Physical characteristics
- Mouth: San Juan River
- • coordinates: 25°31′42″N 99°54′02″W﻿ / ﻿25.52826°N 99.90044°W

= Santa Catarina River (Mexico) =

The Santa Catarina River (Río Santa Catarina in Spanish) is a river and a State Protected Natural Area in Nuevo León, Mexico; a tributary of the San Juan River and the Rio Grande, it flows through the Monterrey metropolitan area.

== History ==
The Santa Catarina River made the establishment of Monterrey and its metropolitan area possible and generated an economic system based on agriculture and livestock; on the other hand, it has also brought numerous floods. In 1596, the river was mentioned by Diego de Montemayor in the founding document of the capital of Nuevo León:

Spanish: Y se han de regar con el Agua de los Ríos de Santa Catarina y Santa Lucia y para ayudar á cultivar las dichas tierras los Indios Casiques Naturales de esta tierra que son el Casique Napayan Guachichil con su gente y el Casique Alguaron Borrado junto á los Coapuliguanes, y el Casique Juaquialene y como Agua coata es con su Gente.
English translation: And they are to be irrigated with the water of the rivers of Santa Catarina and Santa Lucia and to help cultivate the said lands the Casique Indians Native to this land who are the Casique Napayan Guachichil with its people and the Casique Alguaron Borrado together with the Coapuliguanes, and the Casique Juaquialene and as Agua coata is with its people.

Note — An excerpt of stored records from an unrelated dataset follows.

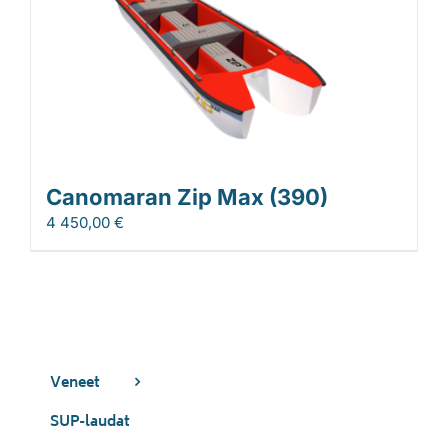
Canomaran Zip Max (390)
4 450,00
€
Veneet
SUP-laudat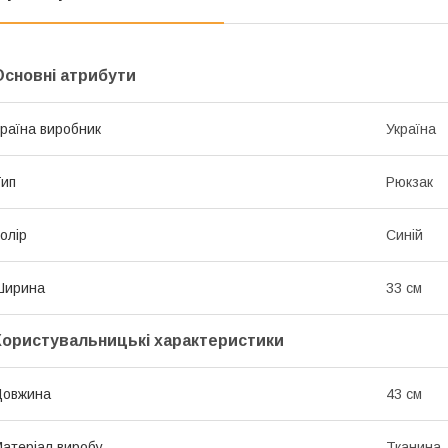
Основні атрибути
раїна виробник
Україна
ип
Рюкзак
олір
Синій
Ширина
33 см
Користувальницькі характеристики
Довжина
43 см
атеріал виробу
Тканина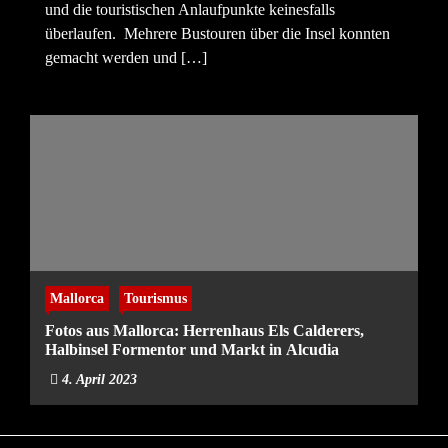
und die touristischen Anlaufpunkte keinesfalls
überlaufen. Mehrere Bustouren über die Insel konnten
gemacht werden und […]
Mallorca
Tourismus
Fotos aus Mallorca: Herrenhaus Els Calderers,
Halbinsel Formentor und Markt in Alcudia
4. April 2023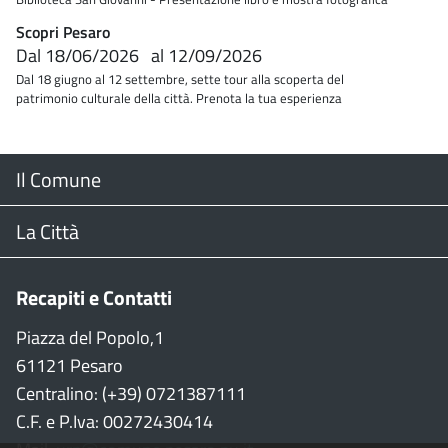
Scopri Pesaro
Dal
18/06/2026
al
12/09/2026
Dal 18 giugno al 12 settembre, sette tour alla scoperta del
patrimonio culturale della città. Prenota la tua esperienza
Menu
Il Comune
Footer
Il Sindaco
La Città
Giunta Comunale
Web Cam
Recapiti e Contatti
Consiglio Comunale
Stradario
Piazza del Popolo,1
61121 Pesaro
CON
WiFi
Centralino: (+39) 0721387111
C.F. e P.Iva: 00272430414
Garante persone con disabilità
Città della Musica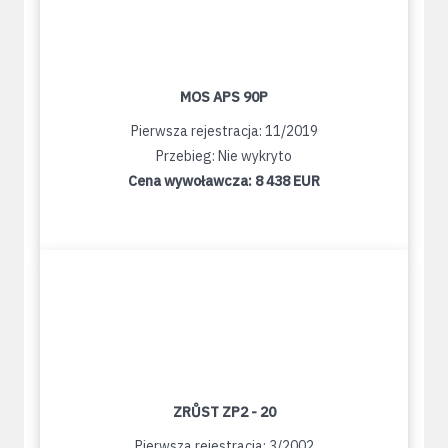
MOS APS 90P
Pierwsza rejestracja: 11/2019
Przebieg: Nie wykryto
Cena wywoławcza:
8 438 EUR
ZRŮST ZP2 - 20
Pierwsza rejestracja: 3/2002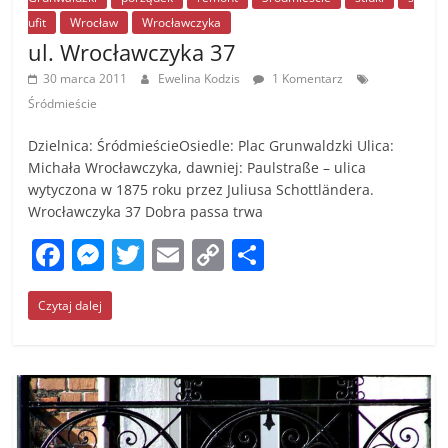
k
ufit
Wrocław
Wrocławczyka
ul. Wrocławczyka 37
30 marca 2011
Ewelina Kodzis
1 Komentarz
Śródmieście
Dzielnica: ŚródmieścieOsiedle: Plac Grunwaldzki Ulica:
Michała Wrocławczyka, dawniej: Paulstraße – ulica
wytyczona w 1875 roku przez Juliusa Schottländera.
Wrocławczyka 37 Dobra passa trwa
F
M
T
E
C
S
a
e
w
m
o
h
Czytaj dalej
c
ss
itt
ai
p
ar
e
e
er
l
y
e
b
n
Li
o
g
n
o
er
k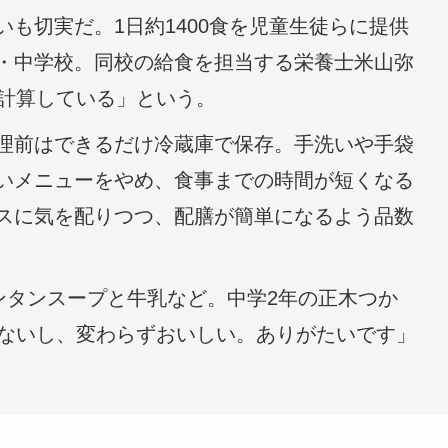
も切実だ。1日約1400食を児童生徒らに提供
・中学校。同校の給食を担当する栄養士米山弥
を計算している」という。
理前はできるだけ冷蔵庫で保存。手洗いや手袋
いメニューをやめ、食事までの時間が短くなる
スに気を配りつつ、配膳が簡単になるよう品数
ンタンスープと牛乳など。中学2年の正木つか
らないし、変わらずおいしい。ありがたいです」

In July 2010, Hurricane Alex caused severe flooding, landslides, and damage to homes, bridges, roads, and other infrastructure. Constitución and Ignacio Morones Prieto avenues, which run alongside the river, had to be redesigned and rebuilt. The 2007 linear park disappeared completely, along with other sports facilities and the market under the Puente del Papa. After the hurricane, no more sports or commercial facilities were built on the riverbed, allowing the ecosystem to recover.